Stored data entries

"""

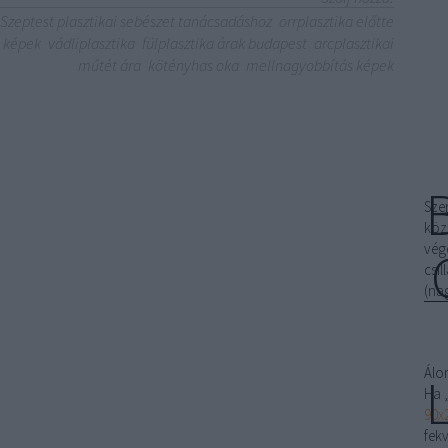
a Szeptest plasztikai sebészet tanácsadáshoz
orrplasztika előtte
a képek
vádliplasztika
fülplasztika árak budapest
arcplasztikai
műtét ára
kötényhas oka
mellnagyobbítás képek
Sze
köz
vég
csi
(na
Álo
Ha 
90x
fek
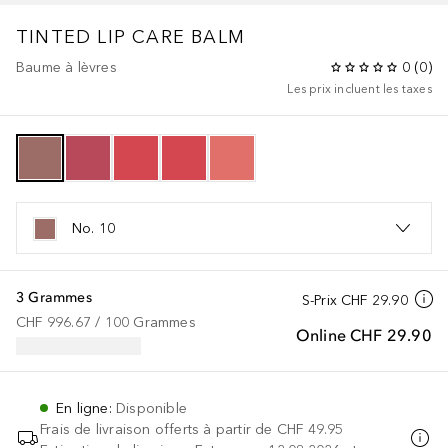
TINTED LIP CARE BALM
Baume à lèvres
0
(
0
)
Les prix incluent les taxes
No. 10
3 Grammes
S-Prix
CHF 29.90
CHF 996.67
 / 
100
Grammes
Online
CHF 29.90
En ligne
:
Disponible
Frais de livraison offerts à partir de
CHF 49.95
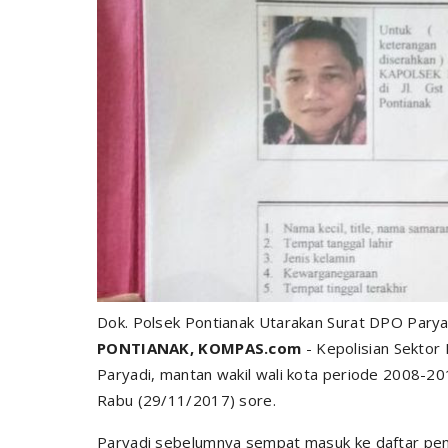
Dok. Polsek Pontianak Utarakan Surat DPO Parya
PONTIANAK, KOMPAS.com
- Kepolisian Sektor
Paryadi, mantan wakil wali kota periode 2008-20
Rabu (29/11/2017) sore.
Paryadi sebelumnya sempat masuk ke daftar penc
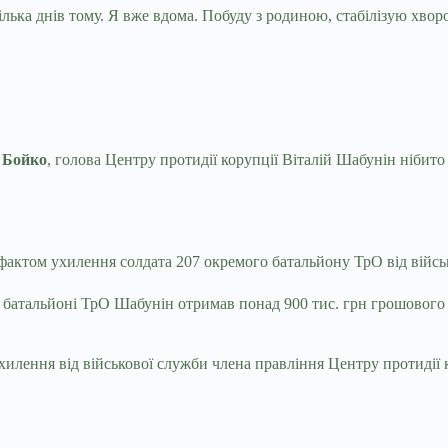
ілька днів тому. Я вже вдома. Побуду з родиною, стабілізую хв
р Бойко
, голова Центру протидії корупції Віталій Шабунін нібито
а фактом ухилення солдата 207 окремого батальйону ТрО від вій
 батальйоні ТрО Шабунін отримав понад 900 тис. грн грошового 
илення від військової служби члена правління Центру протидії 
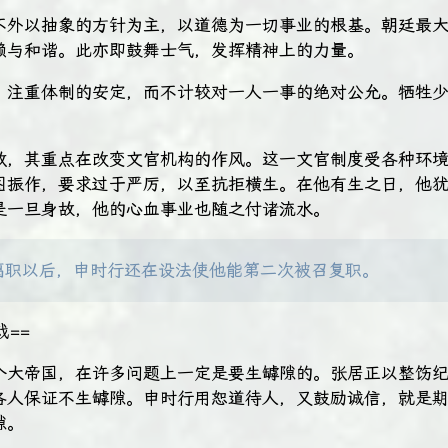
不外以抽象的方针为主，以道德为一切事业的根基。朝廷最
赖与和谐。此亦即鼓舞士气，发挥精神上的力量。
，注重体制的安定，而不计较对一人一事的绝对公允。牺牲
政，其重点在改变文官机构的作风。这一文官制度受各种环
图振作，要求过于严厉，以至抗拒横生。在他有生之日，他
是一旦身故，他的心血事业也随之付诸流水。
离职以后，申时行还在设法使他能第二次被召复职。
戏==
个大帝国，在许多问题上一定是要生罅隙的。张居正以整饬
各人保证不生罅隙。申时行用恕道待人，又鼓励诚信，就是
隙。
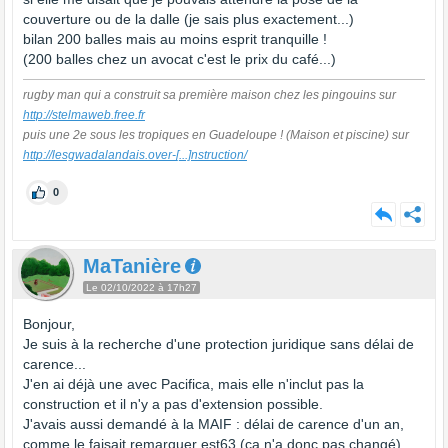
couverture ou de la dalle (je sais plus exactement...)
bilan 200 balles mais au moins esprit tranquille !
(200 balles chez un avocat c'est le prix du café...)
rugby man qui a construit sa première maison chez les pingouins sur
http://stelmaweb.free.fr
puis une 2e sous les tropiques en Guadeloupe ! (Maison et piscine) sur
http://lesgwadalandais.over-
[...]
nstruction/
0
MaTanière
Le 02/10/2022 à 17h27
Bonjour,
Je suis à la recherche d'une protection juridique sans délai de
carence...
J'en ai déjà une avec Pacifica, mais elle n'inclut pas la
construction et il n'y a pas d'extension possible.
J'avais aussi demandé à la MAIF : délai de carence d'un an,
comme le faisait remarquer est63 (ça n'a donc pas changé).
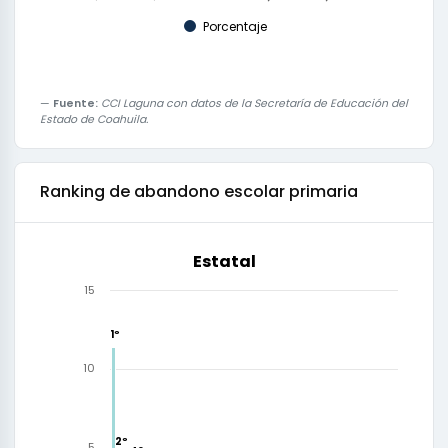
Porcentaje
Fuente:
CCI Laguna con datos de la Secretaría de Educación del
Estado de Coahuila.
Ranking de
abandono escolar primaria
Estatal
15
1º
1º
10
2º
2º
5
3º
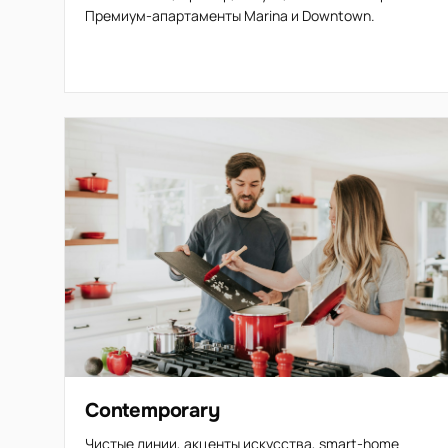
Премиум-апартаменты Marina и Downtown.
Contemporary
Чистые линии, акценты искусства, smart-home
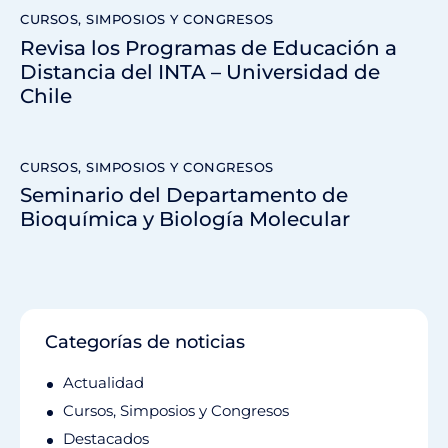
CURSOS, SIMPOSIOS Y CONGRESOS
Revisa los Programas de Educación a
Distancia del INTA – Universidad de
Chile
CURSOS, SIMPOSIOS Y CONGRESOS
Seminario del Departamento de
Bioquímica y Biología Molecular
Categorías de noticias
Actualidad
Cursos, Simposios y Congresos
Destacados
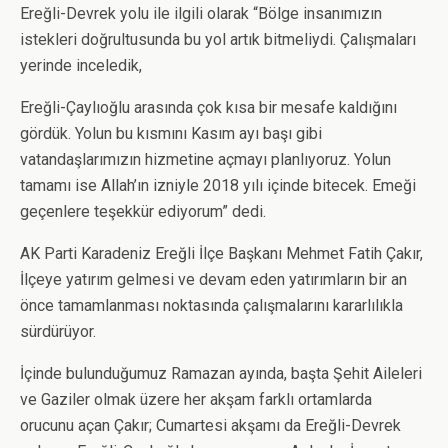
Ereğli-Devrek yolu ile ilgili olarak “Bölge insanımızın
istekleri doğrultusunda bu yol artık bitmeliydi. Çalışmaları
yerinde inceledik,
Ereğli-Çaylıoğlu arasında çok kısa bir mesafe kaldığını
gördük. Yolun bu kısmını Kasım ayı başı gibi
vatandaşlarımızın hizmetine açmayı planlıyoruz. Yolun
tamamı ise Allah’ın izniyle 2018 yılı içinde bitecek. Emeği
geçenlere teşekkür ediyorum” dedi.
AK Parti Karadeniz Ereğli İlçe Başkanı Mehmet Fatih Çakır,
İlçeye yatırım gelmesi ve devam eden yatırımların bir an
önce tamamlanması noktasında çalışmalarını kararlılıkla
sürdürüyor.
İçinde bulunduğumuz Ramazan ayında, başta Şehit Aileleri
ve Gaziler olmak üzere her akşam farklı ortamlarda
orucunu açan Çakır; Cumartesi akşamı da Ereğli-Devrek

"""

Find the lines in the records that include the string "протидії", and reply with how many there are, nothing more.

TASK OUTPUT: 2